Predigt zu Johannes 8, 3-11


3 Aber die Schriftgelehrten und Pharisäer brachten eine Frau, beim Ehebruch ergriffen, und stellten sie in die Mitte
4 und sprachen zu ihm: Meister, diese Frau ist auf frischer Tat beim Ehebruch ergriffen worden.
5 Mose aber hat uns im Gesetz geboten, solche Frauen zu steinigen. Was sagst du?
6 Das sagten sie aber, ihn zu versuchen, damit sie ihn verklagen könnten. Aber Jesus bückte sich und schrieb mit dem Finger auf die Erde.
7 Als sie nun fortfuhren, ihn zu fragen, richtete er sich auf und sprach zu ihnen: Wer unter euch ohne Sünde ist, der werfe den ersten Stein auf sie.
8 Und er bückte sich wieder und schrieb auf die Erde.
9 Als sie aber das hörten, gingen sie weg, einer nach dem andern, die Ältesten zuerst; und Jesus blieb allein mit der Frau, die in der Mitte stand.
10 Jesus aber richtete sich auf und fragte sie: Wo sind sie, Frau? Hat dich niemand verdammt?
11 Sie antwortete: Niemand, Herr. Und Jesus sprach: So verdamme ich dich auch nicht; geh hin und sündige hinfort nicht mehr.
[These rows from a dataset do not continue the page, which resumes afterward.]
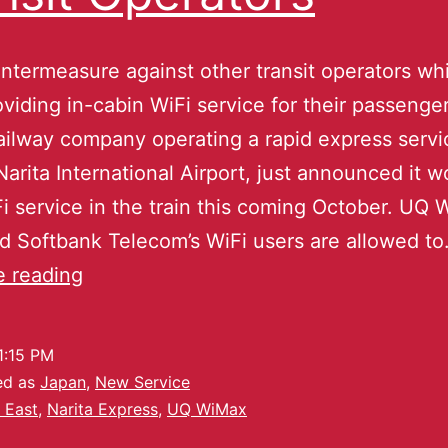
ntermeasure against other transit operators wh
viding in-cabin WiFi service for their passenge
railway company operating a rapid express servi
Narita International Airport, just announced it w
Fi service in the train this coming October. UQ
d Softbank Telecom’s WiFi users are allowed t
e reading
1:15 PM
ed as
Japan
,
New Service
 East
,
Narita Express
,
UQ WiMax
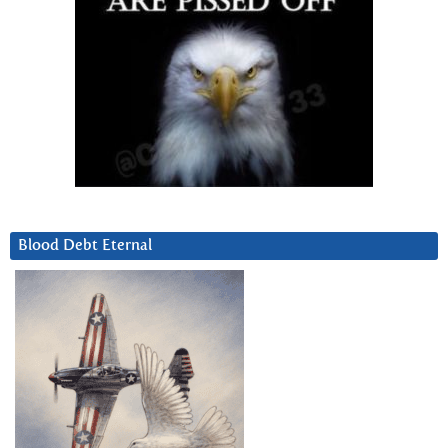
Blood Debt Eternal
Dass es sich bei dieser Frau um eine Sünderin handelt, ist sicher. Sie ist „auf frischer Tat“ ertappt worden, wie es heißt. Und wie wird es jetzt dieser Sünderin in der Hand der Menschen ergehen, die dem Wort Gottes folgen?

Dass die Ankläger gute Menschen sind, davon sind sie überzeugt. Sie würden sich selbst wohl als Follower bezeichnen, Menschen die dem Gebot Gottes folgen. Fast wie heute, wenn mir die Menschen sagen: „Sicher, wir sind auch nicht gerade Engel, aber wer ist das schon? Aber immerhin bemühen wir uns, anständig zu sein, und wissen, was sich gehört.“ Es kommt nicht darauf an, jeden Sonntag in die Kirche zu rennen. Hauptsache, ich lebe recht.“ Nicht wahr, man stolpert bei uns förmlich über lauter gute Menschen, die meinen sie wären auf dem richtigen Weg.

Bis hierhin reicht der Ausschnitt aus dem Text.